### Work item
Take each line of the data that contains the string "System" and copy it.

### Record excerpts
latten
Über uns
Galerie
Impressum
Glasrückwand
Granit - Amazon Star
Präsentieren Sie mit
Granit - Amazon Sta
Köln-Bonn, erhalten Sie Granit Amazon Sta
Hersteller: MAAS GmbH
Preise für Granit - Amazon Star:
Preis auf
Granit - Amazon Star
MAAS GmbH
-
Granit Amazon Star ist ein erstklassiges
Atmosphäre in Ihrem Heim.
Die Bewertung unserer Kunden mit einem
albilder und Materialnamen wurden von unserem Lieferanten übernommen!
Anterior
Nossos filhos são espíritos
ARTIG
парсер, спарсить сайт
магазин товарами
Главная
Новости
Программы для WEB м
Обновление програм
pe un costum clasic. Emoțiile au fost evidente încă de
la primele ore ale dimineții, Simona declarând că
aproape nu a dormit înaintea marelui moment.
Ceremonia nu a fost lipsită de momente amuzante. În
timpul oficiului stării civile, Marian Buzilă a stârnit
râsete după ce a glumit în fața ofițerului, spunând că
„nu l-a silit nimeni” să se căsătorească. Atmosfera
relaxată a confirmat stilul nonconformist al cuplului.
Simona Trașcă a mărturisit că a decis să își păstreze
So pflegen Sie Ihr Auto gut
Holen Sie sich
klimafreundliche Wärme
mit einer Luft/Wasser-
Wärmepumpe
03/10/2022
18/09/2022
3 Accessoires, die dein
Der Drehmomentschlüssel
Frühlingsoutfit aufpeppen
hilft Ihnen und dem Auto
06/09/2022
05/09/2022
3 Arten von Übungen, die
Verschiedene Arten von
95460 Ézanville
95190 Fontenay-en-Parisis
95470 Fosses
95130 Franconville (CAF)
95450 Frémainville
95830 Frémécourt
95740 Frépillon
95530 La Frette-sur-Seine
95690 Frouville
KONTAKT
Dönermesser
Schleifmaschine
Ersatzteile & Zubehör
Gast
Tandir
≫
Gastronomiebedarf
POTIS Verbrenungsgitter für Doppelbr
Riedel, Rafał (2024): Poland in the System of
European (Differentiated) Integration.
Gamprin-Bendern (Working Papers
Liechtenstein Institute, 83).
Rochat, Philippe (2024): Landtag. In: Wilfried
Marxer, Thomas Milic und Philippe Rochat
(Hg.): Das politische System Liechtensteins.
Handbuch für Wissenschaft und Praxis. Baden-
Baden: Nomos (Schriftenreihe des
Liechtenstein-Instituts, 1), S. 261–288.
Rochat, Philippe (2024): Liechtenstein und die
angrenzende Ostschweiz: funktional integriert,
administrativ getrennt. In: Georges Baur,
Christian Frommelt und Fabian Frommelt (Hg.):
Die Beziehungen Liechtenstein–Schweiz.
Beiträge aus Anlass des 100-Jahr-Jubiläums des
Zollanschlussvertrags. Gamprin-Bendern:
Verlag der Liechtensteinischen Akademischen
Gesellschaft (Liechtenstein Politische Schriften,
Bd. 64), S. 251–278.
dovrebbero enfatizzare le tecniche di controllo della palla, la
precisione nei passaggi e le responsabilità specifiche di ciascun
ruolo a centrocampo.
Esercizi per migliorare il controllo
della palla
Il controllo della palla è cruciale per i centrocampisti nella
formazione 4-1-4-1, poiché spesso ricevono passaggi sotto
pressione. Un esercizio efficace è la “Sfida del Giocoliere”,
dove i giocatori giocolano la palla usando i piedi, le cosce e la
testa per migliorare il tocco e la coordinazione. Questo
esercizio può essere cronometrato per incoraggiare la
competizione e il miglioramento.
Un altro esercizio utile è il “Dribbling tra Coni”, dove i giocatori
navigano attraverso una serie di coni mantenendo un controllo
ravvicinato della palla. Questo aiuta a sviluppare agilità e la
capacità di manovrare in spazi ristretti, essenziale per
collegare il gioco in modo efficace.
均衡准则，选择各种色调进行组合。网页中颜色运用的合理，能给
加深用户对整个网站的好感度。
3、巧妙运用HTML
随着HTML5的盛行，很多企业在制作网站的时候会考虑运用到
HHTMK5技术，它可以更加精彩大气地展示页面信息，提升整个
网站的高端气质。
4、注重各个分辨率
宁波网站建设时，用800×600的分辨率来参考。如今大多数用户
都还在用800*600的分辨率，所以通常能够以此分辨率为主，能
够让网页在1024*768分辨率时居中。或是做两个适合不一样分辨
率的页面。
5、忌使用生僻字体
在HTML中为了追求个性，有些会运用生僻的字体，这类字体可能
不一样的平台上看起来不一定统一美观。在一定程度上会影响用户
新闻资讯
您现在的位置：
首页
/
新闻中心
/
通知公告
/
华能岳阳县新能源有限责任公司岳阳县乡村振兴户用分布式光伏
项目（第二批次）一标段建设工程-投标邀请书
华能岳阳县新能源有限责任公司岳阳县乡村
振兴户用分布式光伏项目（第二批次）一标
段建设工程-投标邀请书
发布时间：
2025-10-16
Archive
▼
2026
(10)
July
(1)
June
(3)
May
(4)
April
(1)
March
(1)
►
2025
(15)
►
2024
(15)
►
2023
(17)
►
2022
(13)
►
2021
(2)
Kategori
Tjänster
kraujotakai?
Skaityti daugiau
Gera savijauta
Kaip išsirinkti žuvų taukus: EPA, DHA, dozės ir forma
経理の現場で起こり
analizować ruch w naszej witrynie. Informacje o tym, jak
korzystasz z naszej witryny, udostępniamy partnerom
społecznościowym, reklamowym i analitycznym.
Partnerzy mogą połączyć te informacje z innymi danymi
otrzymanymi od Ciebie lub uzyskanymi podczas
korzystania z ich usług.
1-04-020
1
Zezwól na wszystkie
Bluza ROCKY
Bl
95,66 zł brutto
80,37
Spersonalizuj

### Written response
Riedel, Rafał (2024): Poland in the System of
(Hg.): Das politische System Liechtensteins.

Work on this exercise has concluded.